§ **Collection entries**
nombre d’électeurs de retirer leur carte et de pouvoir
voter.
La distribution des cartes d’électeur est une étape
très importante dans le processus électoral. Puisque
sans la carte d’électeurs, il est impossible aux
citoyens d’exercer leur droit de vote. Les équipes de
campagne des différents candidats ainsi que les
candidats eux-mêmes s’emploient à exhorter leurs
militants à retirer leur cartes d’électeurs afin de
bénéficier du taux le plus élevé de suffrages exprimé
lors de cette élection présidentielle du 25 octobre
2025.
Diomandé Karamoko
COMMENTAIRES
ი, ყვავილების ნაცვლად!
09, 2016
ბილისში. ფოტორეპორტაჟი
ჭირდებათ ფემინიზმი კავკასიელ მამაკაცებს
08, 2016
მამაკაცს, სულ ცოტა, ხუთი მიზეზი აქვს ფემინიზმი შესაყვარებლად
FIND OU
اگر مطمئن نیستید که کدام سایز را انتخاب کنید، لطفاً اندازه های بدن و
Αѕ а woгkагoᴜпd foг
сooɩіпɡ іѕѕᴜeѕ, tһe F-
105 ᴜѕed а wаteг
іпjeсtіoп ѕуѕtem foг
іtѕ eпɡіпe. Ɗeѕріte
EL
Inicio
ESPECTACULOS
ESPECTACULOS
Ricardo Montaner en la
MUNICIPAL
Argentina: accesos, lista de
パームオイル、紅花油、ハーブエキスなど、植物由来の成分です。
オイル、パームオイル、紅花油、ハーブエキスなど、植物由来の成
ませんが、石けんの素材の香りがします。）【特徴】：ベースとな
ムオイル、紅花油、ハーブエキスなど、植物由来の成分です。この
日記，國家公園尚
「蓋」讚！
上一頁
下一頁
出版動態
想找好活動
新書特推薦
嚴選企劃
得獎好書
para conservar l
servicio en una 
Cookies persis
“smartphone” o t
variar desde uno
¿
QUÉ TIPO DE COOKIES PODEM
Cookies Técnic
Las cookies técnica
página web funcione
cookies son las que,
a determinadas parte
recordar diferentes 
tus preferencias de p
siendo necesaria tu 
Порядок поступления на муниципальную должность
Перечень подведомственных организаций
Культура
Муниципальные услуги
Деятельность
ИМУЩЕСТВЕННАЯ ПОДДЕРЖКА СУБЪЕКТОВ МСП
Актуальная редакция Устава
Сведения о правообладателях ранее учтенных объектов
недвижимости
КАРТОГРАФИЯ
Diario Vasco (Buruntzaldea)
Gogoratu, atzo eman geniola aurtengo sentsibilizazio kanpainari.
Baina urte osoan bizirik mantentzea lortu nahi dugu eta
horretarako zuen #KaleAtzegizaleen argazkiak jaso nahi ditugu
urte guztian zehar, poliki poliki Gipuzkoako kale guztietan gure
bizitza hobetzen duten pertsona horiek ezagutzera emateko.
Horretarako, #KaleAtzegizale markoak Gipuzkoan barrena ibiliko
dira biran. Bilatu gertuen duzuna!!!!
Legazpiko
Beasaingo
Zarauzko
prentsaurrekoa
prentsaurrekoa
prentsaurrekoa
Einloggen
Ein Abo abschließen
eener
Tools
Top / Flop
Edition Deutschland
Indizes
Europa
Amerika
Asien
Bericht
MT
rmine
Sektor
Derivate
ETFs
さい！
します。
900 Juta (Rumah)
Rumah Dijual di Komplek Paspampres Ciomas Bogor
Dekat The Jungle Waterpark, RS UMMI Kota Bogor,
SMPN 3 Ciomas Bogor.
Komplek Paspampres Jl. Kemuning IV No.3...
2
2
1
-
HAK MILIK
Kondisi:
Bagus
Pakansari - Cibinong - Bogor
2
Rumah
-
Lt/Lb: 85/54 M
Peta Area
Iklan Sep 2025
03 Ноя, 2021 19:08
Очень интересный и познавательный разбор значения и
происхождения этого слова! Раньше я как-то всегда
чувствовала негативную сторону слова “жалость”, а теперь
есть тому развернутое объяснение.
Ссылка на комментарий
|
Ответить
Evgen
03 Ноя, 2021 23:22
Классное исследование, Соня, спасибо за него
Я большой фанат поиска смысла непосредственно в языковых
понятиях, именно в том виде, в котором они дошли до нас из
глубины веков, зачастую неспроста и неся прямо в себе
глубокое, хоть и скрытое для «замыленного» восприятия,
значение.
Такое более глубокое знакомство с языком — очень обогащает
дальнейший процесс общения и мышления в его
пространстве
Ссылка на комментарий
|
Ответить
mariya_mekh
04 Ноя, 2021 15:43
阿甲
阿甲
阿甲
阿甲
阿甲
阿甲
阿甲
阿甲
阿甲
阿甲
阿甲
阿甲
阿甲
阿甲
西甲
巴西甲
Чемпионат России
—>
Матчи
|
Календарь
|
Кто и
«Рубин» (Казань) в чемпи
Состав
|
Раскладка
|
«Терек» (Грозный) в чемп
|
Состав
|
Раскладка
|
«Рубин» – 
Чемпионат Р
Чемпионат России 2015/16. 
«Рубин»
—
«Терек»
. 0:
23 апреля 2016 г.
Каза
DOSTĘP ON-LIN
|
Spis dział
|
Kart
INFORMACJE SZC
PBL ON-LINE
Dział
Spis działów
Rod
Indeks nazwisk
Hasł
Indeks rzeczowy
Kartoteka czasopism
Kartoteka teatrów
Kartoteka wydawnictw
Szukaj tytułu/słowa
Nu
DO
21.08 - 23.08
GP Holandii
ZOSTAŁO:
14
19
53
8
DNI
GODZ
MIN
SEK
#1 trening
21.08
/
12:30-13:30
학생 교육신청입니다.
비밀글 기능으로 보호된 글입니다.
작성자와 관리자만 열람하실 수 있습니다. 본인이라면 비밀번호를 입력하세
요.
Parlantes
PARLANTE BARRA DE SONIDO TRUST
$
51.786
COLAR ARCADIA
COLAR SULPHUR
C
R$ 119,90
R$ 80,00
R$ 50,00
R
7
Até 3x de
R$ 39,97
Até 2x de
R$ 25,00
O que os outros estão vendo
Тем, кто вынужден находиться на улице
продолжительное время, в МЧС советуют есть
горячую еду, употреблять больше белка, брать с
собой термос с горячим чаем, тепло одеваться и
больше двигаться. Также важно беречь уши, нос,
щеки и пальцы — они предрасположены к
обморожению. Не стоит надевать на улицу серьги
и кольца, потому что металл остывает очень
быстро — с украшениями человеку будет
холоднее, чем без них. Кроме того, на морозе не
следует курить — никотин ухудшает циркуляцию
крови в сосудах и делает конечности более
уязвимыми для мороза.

§ **Your goal**
Would you please give all of the records again exactly as they stand?

§ **Finished task**
nombre d’électeurs de retirer leur carte et de pouvoir
voter.
La distribution des cartes d’électeur est une étape
très importante dans le processus électoral. Puisque
sans la carte d’électeurs, il est impossible aux
citoyens d’exercer leur droit de vote. Les équipes de
campagne des différents candidats ainsi que les
candidats eux-mêmes s’emploient à exhorter leurs
militants à retirer leur cartes d’électeurs afin de
bénéficier du taux le plus élevé de suffrages exprimé
lors de cette élection présidentielle du 25 octobre
2025.
Diomandé Karamoko
COMMENTAIRES
ი, ყვავილების ნაცვლად!
09, 2016
ბილისში. ფოტორეპორტაჟი
ჭირდებათ ფემინიზმი კავკასიელ მამაკაცებს
08, 2016
მამაკაცს, სულ ცოტა, ხუთი მიზეზი აქვს ფემინიზმი შესაყვარებლად
FIND OU
اگر مطمئن نیستید که کدام سایز را انتخاب کنید، لطفاً اندازه های بدن و
Αѕ а woгkагoᴜпd foг
сooɩіпɡ іѕѕᴜeѕ, tһe F-
105 ᴜѕed а wаteг
іпjeсtіoп ѕуѕtem foг
іtѕ eпɡіпe. Ɗeѕріte
EL
Inicio
ESPECTACULOS
ESPECTACULOS
Ricardo Montaner en la
MUNICIPAL
Argentina: accesos, lista de
パームオイル、紅花油、ハーブエキスなど、植物由来の成分です。
オイル、パームオイル、紅花油、ハーブエキスなど、植物由来の成
ませんが、石けんの素材の香りがします。）【特徴】：ベースとな
ムオイル、紅花油、ハーブエキスなど、植物由来の成分です。この
日記，國家公園尚
「蓋」讚！
上一頁
下一頁
出版動態
想找好活動
新書特推薦
嚴選企劃
得獎好書
para conservar l
servicio en una 
Cookies persis
“smartphone” o t
variar desde uno
¿
QUÉ TIPO DE COOKIES PODEM
Cookies Técnic
Las cookies técnica
página web funcione
cookies son las que,
a determinadas parte
recordar diferentes 
tus preferencias de p
siendo necesaria tu 
Порядок поступления на муниципальную должность
Перечень подведомственных организаций
Культура
Муниципальные услуги
Деятельность
ИМУЩЕСТВЕННАЯ ПОДДЕРЖКА СУБЪЕКТОВ МСП
Актуальная редакция Устава
Сведения о правообладателях ранее учтенных объектов
недвижимости
КАРТОГРАФИЯ
Diario Vasco (Buruntzaldea)
Gogoratu, atzo eman geniola aurtengo sentsibilizazio kanpainari.
Baina urte osoan bizirik mantentzea lortu nahi dugu eta
horretarako zuen #KaleAtzegizaleen argazkiak jaso nahi ditugu
urte guztian zehar, poliki poliki Gipuzkoako kale guztietan gure
bizitza hobetzen duten pertsona horiek ezagutzera emateko.
Horretarako, #KaleAtzegizale markoak Gipuzkoan barrena ibiliko
dira biran. Bilatu gertuen duzuna!!!!
Legazpiko
Beasaingo
Zarauzko
prentsaurrekoa
prentsaurrekoa
prentsaurrekoa
Einloggen
Ein Abo abschließen
eener
Tools
Top / Flop
Edition Deutschland
Indizes
Europa
Amerika
Asien
Bericht
MT
rmine
Sektor
Derivate
ETFs
さい！
します。
900 Juta (Rumah)
Rumah Dijual di Komplek Paspampres Ciomas Bogor
Dekat The Jungle Waterpark, RS UMMI Kota Bogor,
SMPN 3 Ciomas Bogor.
Komplek Paspampres Jl. Kemuning IV No.3...
2
2
1
-
HAK MILIK
Kondisi:
Bagus
Pakansari - Cibinong - Bogor
2
Rumah
-
Lt/Lb: 85/54 M
Peta Area
Iklan Sep 2025
03 Ноя, 2021 19:08
Очень интересный и познавательный разбор значения и
происхождения этого слова! Раньше я как-то всегда
чувствовала негативную сторону слова “жалость”, а теперь
есть тому развернутое объяснение.
Ссылка на комментарий
|
Ответить
Evgen
03 Ноя, 2021 23:22
Классное исследование, Соня, спасибо за него
Я большой фанат поиска смысла непосредственно в языковых
понятиях, именно в том виде, в котором они дошли до нас из
глубины веков, зачастую неспроста и неся прямо в себе
глубокое, хоть и скрытое для «замыленного» восприятия,
значение.
Такое более глубокое знакомство с языком — очень обогащает
дальнейший процесс общения и мышления в его
пространстве
Ссылка на комментарий
|
Ответить
mariya_mekh
04 Ноя, 2021 15:43
阿甲
阿甲
阿甲
阿甲
阿甲
阿甲
阿甲
阿甲
阿甲
阿甲
阿甲
阿甲
阿甲
阿甲
西甲
巴西甲
Чемпионат России
—>
Матчи
|
Календарь
|
Кто и
«Рубин» (Казань) в чемпи
Состав
|
Раскладка
|
«Терек» (Грозный) в чемп
|
Состав
|
Раскладка
|
«Рубин» – 
Чемпионат Р
Чемпионат России 2015/16. 
«Рубин»
—
«Терек»
. 0:
23 апреля 2016 г.
Каза
DOSTĘP ON-LIN
|
Spis dział
|
Kart
INFORMACJE SZC
PBL ON-LINE
Dział
Spis działów
Rod
Indeks nazwisk
Hasł
Indeks rzeczowy
Kartoteka czasopism
Kartoteka teatrów
Kartoteka wydawnictw
Szukaj tytułu/słowa
Nu
DO
21.08 - 23.08
GP Holandii
ZOSTAŁO:
14
19
53
8
DNI
GODZ
MIN
SEK
#1 trening
21.08
/
12:30-13:30
학생 교육신청입니다.
비밀글 기능으로 보호된 글입니다.
작성자와 관리자만 열람하실 수 있습니다. 본인이라면 비밀번호를 입력하세
요.
Parlantes
PARLANTE BARRA DE SONIDO TRUST
$
51.786
COLAR ARCADIA
COLAR SULPHUR
C
R$ 119,90
R$ 80,00
R$ 50,00
R
7
Até 3x de
R$ 39,97
Até 2x de
R$ 25,00
O que os outros estão vendo
Тем, кто вынужден находиться на улице
продолжительное время, в МЧС советуют есть
горячую еду, употреблять больше белка, брать с
собой термос с горячим чаем, тепло одеваться и
больше двигаться. Также важно беречь уши, нос,
щеки и пальцы — они предрасположены к
обморожению. Не стоит надевать на улицу серьги
и кольца, потому что металл остывает очень
быстро — с украшениями человеку будет
холоднее, чем без них. Кроме того, на морозе не
следует курить — никотин ухудшает циркуляцию
крови в сосудах и делает конечности более
уязвимыми для мороза.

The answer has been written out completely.